## INPUT RECORDS
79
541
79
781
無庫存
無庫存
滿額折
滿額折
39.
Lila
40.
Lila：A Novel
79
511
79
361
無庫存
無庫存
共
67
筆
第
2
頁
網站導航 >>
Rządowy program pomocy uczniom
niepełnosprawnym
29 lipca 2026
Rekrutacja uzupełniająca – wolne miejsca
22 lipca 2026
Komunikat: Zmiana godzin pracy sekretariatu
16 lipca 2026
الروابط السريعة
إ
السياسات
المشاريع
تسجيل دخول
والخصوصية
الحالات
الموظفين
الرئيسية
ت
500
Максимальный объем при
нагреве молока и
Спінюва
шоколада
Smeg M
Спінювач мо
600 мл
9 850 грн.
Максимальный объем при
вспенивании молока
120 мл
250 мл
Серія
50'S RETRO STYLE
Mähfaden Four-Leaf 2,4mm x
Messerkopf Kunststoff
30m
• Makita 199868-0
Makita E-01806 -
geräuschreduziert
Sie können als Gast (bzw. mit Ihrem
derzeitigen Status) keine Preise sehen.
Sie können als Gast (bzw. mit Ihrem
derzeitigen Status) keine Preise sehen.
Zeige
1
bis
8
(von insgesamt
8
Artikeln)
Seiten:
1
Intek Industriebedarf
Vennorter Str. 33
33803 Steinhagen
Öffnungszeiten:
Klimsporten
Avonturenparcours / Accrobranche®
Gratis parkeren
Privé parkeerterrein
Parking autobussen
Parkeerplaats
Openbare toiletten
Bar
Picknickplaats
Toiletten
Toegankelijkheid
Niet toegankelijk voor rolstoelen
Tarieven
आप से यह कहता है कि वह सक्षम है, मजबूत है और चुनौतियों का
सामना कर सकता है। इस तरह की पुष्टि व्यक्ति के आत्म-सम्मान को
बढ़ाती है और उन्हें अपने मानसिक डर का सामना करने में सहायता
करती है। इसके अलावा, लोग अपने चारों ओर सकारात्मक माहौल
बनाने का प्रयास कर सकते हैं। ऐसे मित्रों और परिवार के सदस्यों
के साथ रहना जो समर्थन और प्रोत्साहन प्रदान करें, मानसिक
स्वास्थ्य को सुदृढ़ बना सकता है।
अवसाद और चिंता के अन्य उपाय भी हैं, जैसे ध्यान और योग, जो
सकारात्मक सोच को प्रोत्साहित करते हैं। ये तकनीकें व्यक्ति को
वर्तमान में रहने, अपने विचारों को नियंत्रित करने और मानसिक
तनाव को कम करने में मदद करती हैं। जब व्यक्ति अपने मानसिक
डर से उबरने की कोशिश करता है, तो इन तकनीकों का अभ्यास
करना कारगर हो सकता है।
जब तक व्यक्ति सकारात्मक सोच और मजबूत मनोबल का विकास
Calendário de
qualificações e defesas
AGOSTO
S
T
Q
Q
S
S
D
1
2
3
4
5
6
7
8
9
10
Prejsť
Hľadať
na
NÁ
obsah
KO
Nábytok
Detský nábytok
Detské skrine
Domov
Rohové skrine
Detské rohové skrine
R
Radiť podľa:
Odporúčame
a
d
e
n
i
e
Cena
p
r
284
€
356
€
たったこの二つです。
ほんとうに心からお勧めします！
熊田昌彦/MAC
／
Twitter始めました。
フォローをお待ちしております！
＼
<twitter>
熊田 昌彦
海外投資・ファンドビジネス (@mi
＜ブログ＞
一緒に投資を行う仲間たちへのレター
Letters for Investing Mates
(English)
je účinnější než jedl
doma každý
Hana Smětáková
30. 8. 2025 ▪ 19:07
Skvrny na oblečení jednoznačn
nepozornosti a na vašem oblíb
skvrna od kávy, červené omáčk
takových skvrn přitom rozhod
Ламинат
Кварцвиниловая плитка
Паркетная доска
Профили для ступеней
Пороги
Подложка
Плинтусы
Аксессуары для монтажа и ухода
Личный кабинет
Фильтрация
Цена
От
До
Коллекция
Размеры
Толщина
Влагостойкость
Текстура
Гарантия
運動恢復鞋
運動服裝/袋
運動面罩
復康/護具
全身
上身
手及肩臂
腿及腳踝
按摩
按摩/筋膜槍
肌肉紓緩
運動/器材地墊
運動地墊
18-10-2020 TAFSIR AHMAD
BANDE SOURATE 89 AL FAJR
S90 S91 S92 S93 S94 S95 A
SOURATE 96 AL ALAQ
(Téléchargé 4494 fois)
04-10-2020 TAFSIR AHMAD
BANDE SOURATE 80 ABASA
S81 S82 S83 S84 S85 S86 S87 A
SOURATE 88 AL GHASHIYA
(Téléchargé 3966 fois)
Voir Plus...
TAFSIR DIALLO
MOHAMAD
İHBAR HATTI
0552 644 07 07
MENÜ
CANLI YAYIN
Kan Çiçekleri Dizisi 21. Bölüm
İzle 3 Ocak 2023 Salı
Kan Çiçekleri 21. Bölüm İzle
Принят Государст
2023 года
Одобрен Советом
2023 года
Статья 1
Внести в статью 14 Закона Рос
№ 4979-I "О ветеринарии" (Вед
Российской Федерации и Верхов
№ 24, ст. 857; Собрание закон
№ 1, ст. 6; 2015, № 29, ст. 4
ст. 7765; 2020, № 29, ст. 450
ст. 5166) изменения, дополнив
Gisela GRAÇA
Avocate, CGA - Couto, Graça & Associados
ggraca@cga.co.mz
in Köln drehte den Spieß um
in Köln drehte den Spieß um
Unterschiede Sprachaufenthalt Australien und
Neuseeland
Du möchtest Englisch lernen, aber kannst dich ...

## ACTIVITY
Give all of the entries again, word for word.

## TASK RESPONSE
79
541
79
781
無庫存
無庫存
滿額折
滿額折
39.
Lila
40.
Lila：A Novel
79
511
79
361
無庫存
無庫存
共
67
筆
第
2
頁
網站導航 >>
Rządowy program pomocy uczniom
niepełnosprawnym
29 lipca 2026
Rekrutacja uzupełniająca – wolne miejsca
22 lipca 2026
Komunikat: Zmiana godzin pracy sekretariatu
16 lipca 2026
الروابط السريعة
إ
السياسات
المشاريع
تسجيل دخول
والخصوصية
الحالات
الموظفين
الرئيسية
ت
500
Максимальный объем при
нагреве молока и
Спінюва
шоколада
Smeg M
Спінювач мо
600 мл
9 850 грн.
Максимальный объем при
вспенивании молока
120 мл
250 мл
Серія
50'S RETRO STYLE
Mähfaden Four-Leaf 2,4mm x
Messerkopf Kunststoff
30m
• Makita 199868-0
Makita E-01806 -
geräuschreduziert
Sie können als Gast (bzw. mit Ihrem
derzeitigen Status) keine Preise sehen.
Sie können als Gast (bzw. mit Ihrem
derzeitigen Status) keine Preise sehen.
Zeige
1
bis
8
(von insgesamt
8
Artikeln)
Seiten:
1
Intek Industriebedarf
Vennorter Str. 33
33803 Steinhagen
Öffnungszeiten:
Klimsporten
Avonturenparcours / Accrobranche®
Gratis parkeren
Privé parkeerterrein
Parking autobussen
Parkeerplaats
Openbare toiletten
Bar
Picknickplaats
Toiletten
Toegankelijkheid
Niet toegankelijk voor rolstoelen
Tarieven
आप से यह कहता है कि वह सक्षम है, मजबूत है और चुनौतियों का
सामना कर सकता है। इस तरह की पुष्टि व्यक्ति के आत्म-सम्मान को
बढ़ाती है और उन्हें अपने मानसिक डर का सामना करने में सहायता
करती है। इसके अलावा, लोग अपने चारों ओर सकारात्मक माहौल
बनाने का प्रयास कर सकते हैं। ऐसे मित्रों और परिवार के सदस्यों
के साथ रहना जो समर्थन और प्रोत्साहन प्रदान करें, मानसिक
स्वास्थ्य को सुदृढ़ बना सकता है।
अवसाद और चिंता के अन्य उपाय भी हैं, जैसे ध्यान और योग, जो
सकारात्मक सोच को प्रोत्साहित करते हैं। ये तकनीकें व्यक्ति को
वर्तमान में रहने, अपने विचारों को नियंत्रित करने और मानसिक
तनाव को कम करने में मदद करती हैं। जब व्यक्ति अपने मानसिक
डर से उबरने की कोशिश करता है, तो इन तकनीकों का अभ्यास
करना कारगर हो सकता है।
जब तक व्यक्ति सकारात्मक सोच और मजबूत मनोबल का विकास
Calendário de
qualificações e defesas
AGOSTO
S
T
Q
Q
S
S
D
1
2
3
4
5
6
7
8
9
10
Prejsť
Hľadať
na
NÁ
obsah
KO
Nábytok
Detský nábytok
Detské skrine
Domov
Rohové skrine
Detské rohové skrine
R
Radiť podľa:
Odporúčame
a
d
e
n
i
e
Cena
p
r
284
€
356
€
たったこの二つです。
ほんとうに心からお勧めします！
熊田昌彦/MAC
／
Twitter始めました。
フォローをお待ちしております！
＼
<twitter>
熊田 昌彦
海外投資・ファンドビジネス (@mi
＜ブログ＞
一緒に投資を行う仲間たちへのレター
Letters for Investing Mates
(English)
je účinnější než jedl
doma každý
Hana Smětáková
30. 8. 2025 ▪ 19:07
Skvrny na oblečení jednoznačn
nepozornosti a na vašem oblíb
skvrna od kávy, červené omáčk
takových skvrn přitom rozhod
Ламинат
Кварцвиниловая плитка
Паркетная доска
Профили для ступеней
Пороги
Подложка
Плинтусы
Аксессуары для монтажа и ухода
Личный кабинет
Фильтрация
Цена
От
До
Коллекция
Размеры
Толщина
Влагостойкость
Текстура
Гарантия
運動恢復鞋
運動服裝/袋
運動面罩
復康/護具
全身
上身
手及肩臂
腿及腳踝
按摩
按摩/筋膜槍
肌肉紓緩
運動/器材地墊
運動地墊
18-10-2020 TAFSIR AHMAD
BANDE SOURATE 89 AL FAJR
S90 S91 S92 S93 S94 S95 A
SOURATE 96 AL ALAQ
(Téléchargé 4494 fois)
04-10-2020 TAFSIR AHMAD
BANDE SOURATE 80 ABASA
S81 S82 S83 S84 S85 S86 S87 A
SOURATE 88 AL GHASHIYA
(Téléchargé 3966 fois)
Voir Plus...
TAFSIR DIALLO
MOHAMAD
İHBAR HATTI
0552 644 07 07
MENÜ
CANLI YAYIN
Kan Çiçekleri Dizisi 21. Bölüm
İzle 3 Ocak 2023 Salı
Kan Çiçekleri 21. Bölüm İzle
Принят Государст
2023 года
Одобрен Советом
2023 года
Статья 1
Внести в статью 14 Закона Рос
№ 4979-I "О ветеринарии" (Вед
Российской Федерации и Верхов
№ 24, ст. 857; Собрание закон
№ 1, ст. 6; 2015, № 29, ст. 4
ст. 7765; 2020, № 29, ст. 450
ст. 5166) изменения, дополнив
Gisela GRAÇA
Avocate, CGA - Couto, Graça & Associados
ggraca@cga.co.mz
in Köln drehte den Spieß um
in Köln drehte den Spieß um
Unterschiede Sprachaufenthalt Australien und
Neuseeland
Du möchtest Englisch lernen, aber kannst dich ...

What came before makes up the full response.